How Will Clearwire Replace its Innovators?
According to Scott Richardson, his departure Monday from the post of chief strategy officer for national WiMAX provider Clearwire was a pre-planned move, to kick-start some delayed plans for building a software startup. While his parting seems amicable and is draped with pledges to “keep helping them out,” it’s valid to ask at this point how much departures like Richardson’s will hurt Clearwire’s plans to build a national wireless network, plans which are only now starting to get underway.
Already this year, the Kirkland, Wash. company has changed CEOs, moving Ben Wolff into the cozy “co-chairman” chair in favor of the big-telco experience of new CEO Bill Morrow. While Morrow continues to build his own team — a work in progress that saw a CFO replacement Monday alongside a hire to sort-of replace Richardson’s strategic responsibilities — it’s becoming evident that Clearwire is placing a premium on big-company experience for its C-level newcomers, perhaps at the expense of startup-type enthusiasm that both Wolff and Richardson had in spades.
Maybe the big telco and operational experience is necessary, given the scale at which Clearwire hopes to grow its network and operations. Richardson, who said he had wanted to start a software company before kind of falling into his Clearwire gig in 2007, said he saw the company building rapidly into something that reminded him of his days leading big teams at Intel.
“I could see my team becoming four times the size it was now, in a short period of time,” Richardson said Monday in a quick phone chat. If he stayed while the company got bigger, Richardson said, “it would be harder to extract.” By leaving now, Richardson can start anew looking for opportunities in the mobile Internet software space, “something I originally wanted to do.”

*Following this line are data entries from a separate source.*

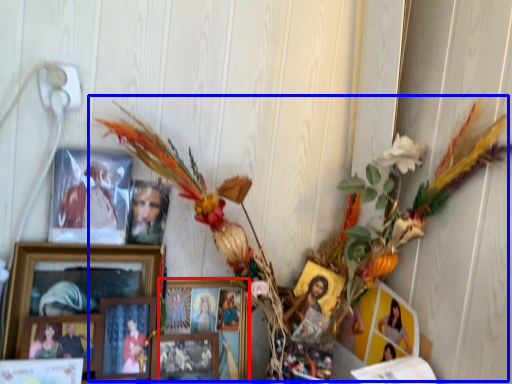 Question: Which object is closer to the camera taking this photo, picture frame (highlighted by a red box) or floral arrangement (highlighted by a blue box)?

Choices:
 (A) picture frame
 (B) floral arrangement

Answer: (B) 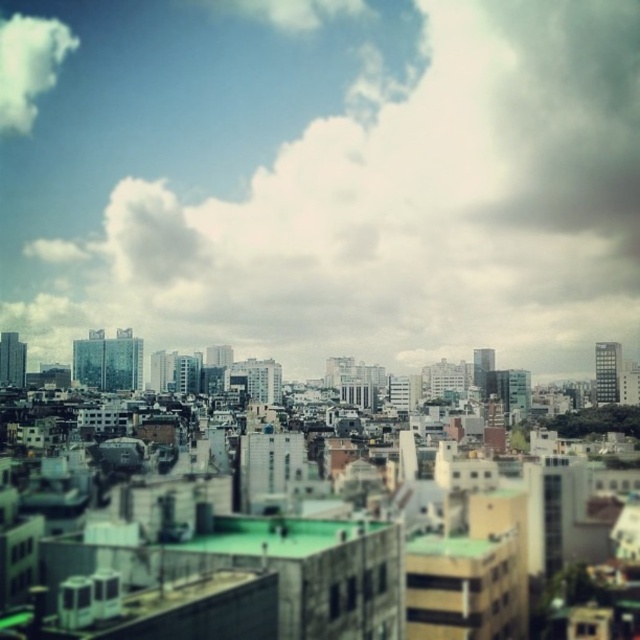 You are an architect observing the cityscape and want to determine the relative positions of the clouds. Which cloud is closer to the ground, the white fluffy cloud at upper center or the white fluffy cloud at upper left?

The white fluffy cloud at upper center is positioned under the white fluffy cloud at upper left, so it is closer to the ground.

The startup world’s gain, however, may be Clearwire’s loss, since more renegade thinking may be its best hope in competing against the largest service providers, namely the telephone companies. Richardson, who was a champion of innovative devices like the mobile Clear Spot Wi-Fi/WiMAX router, says he will stick around a bit to help Clearwire with its current game plan. The challenge will be for the new hires with big-company resumes to either deliver themselves or recognize innovators within, to replace the startup expertise that isn’t around anymore on a daily basis.